I remember sitting in a seminary class eighteen years ago listening to a professor teach about what it took to properly "exegete" a passage of Scripture from the Bible. 

She talked about the various forms of critical methods that should be employed to gain the most from our biblical study.  These methods included historical, social, structural, form, textual, comparative, and theological criticism.  

At the time, I felt like someone was doing demolition work on my foundational beliefs.  It felt like an attack on all of the walls I had carefully erected over the years to keep out anything that didn't fit my neat theological blueprint.  

I angrily asked myself, "What about the plain meaning of the text?  What about just reading the Bible just to read the Bible?" 

The words of a former employer rang in my ears at that point.  "Hope you don't lose your salvation while you are at the seminary."  He told me ruefully.  

The funny thing was, I had undergraduate degrees in both English Literature and History, both of which employed a myriad of critical methods I also employed without even batting an eyelash.  

Over time, I began to see that when used to study Scripture, those very same methods would open doors in my thinking about faith and life, rather than keep them shut.  

I learned that sometimes it's not a bad thing to have to actually rethink your beliefs, your tightly held ideas, and preconceived notions.  

Here's the thing, if your beliefs don't stand up in the face of genuine, critical thinking, new perspectives, or straight up facts...  it could be they need to be re-examined. 

The moment we shy away from learning (no matter how difficult it might be) is the moment we cease to grow and thrive as a human being.  

Annie Dillard once wrote about this process, and described it like this: 
You hammer against the walls of your house.  You tap the walls lightly everywhere.  After giving many years of attention to these things you know what to listen for. Some of the walls are bearing walls; they have to stay, or everything will fall down.  Other walls can go with impunity; you can hear the difference.  Unfortunately, it is often a bearing wall that has to go. It cannot be helped.  There is only one solution, which appalls you, but there it is.  Knock it out. Duck. 
I love this quote so much.  It's scary to start to knock on the walls of your carefully constructed belief system... trust me, I know.  

But here's what I know about God that is so stinking amazing...  

God is not stuck in the past.  God is always leading us forward into the future. 

And there's this as well... the Bible is a revelation of God understood by people waking up to the reality of God's great love throughout the centuries.  But God isn't trapped there either.  

God is still speaking and revealing Godself all around us.  

If we would step forward into the future where the eternal Christ, the creative expressive Word of God is leading us, we need to not be afraid of learning and growing in our faith.  

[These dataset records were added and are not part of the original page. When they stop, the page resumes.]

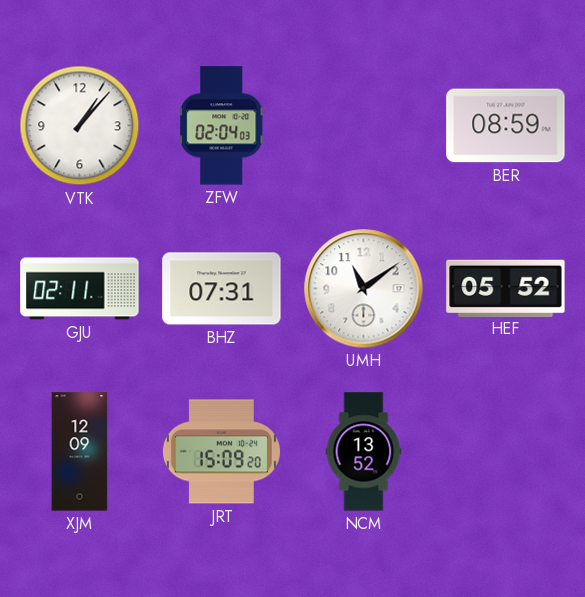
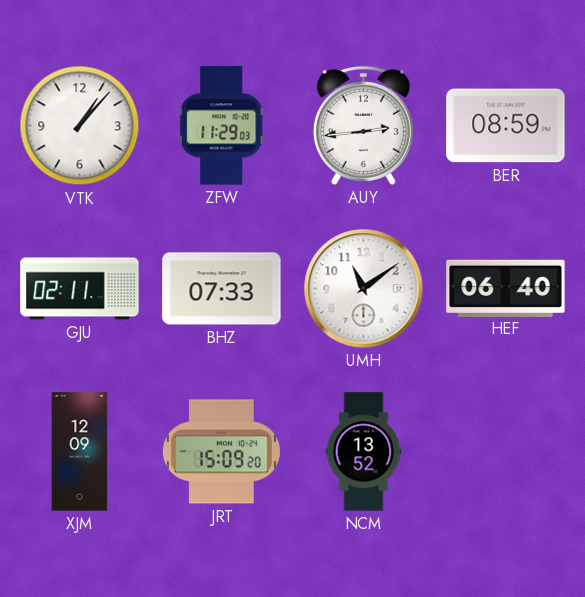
ZFW: 02:04 -> 11:29
AUY: none -> 2:44
BHZ: 07:31 -> 07:33
HEF: 05:52 -> 06:40
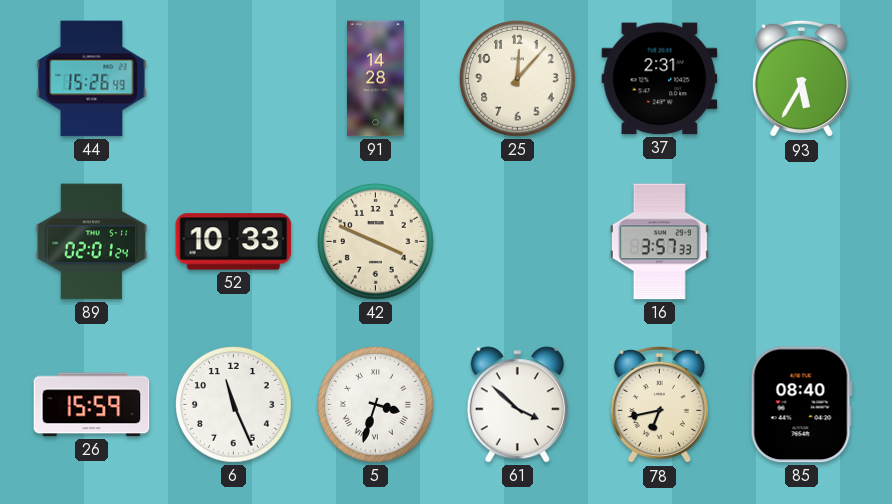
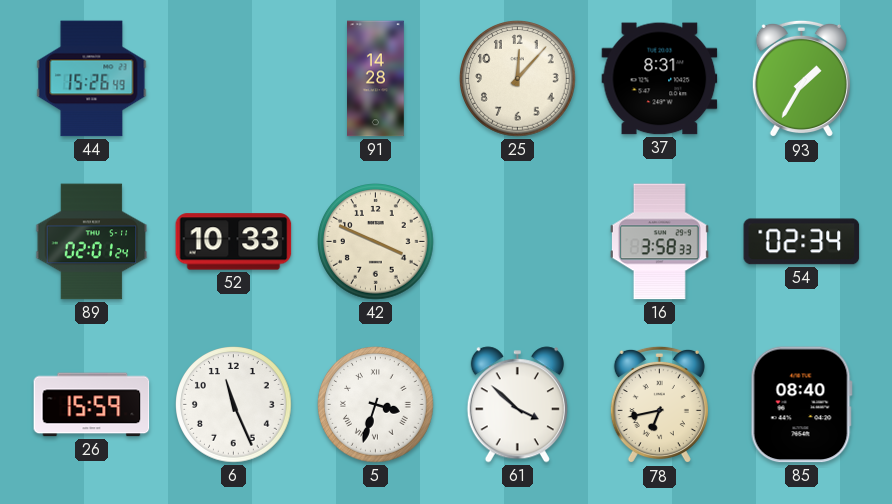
37: 2:31 -> 8:31
93: 5:35 -> 1:35
16: 3:57 -> 3:58
54: none -> 02:34
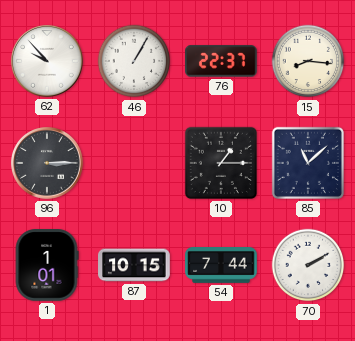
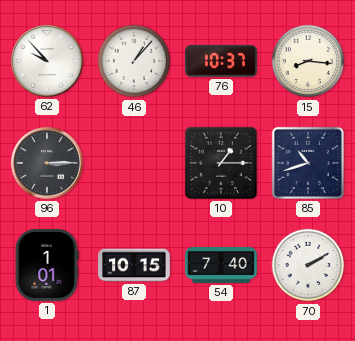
46: 1:05 -> 1:07
76: 22:37 -> 10:37
85: 11:08 -> 10:42
54: 7:44 -> 7:40
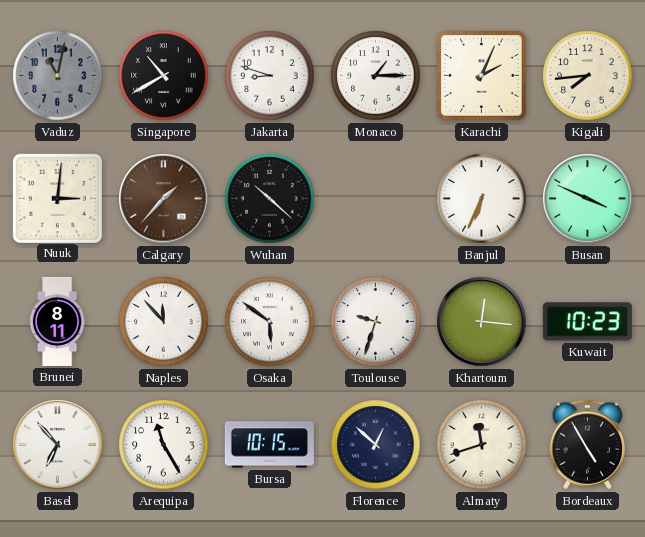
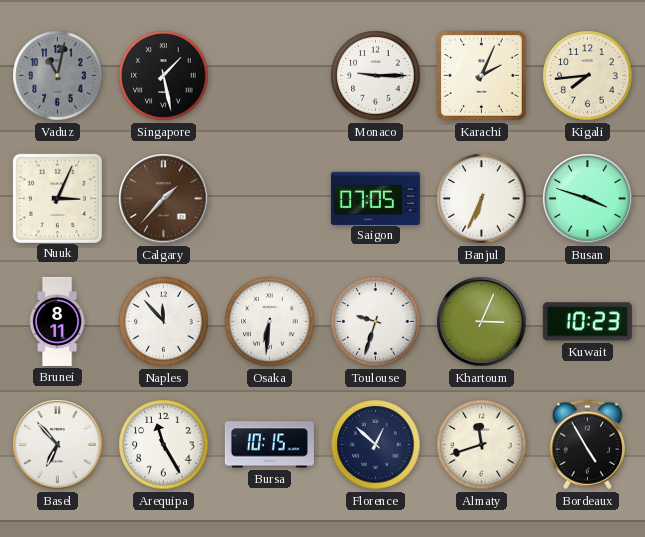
Singapore: 10:40 -> 1:28
Jakarta: 8:48 -> none
Monaco: 1:15 -> 9:15
Nuuk: 3:01 -> 3:04
Wuhan: 10:22 -> none
Saigon: none -> 07:05
Busan: 3:49 -> 3:48
Osaka: 5:51 -> 6:31
Khartoum: 12:16 -> 3:04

Even if it means leaving things we built behind... houses that became too small to contain our faith and trust in God.  

Don't be afraid to learn.  Don't be afraid to grow.  Don't be afraid of casting a critical eye upon the walls of belief that you have built.  Tear them down if need be.  

Then you can take some of the building materials with you after they are down, and use what you still need to build something new that will be big enough...for a while.   

May you do this with courage.  And may the grace and peace of our Lord Jesus Christ be with you now and always.  Amen.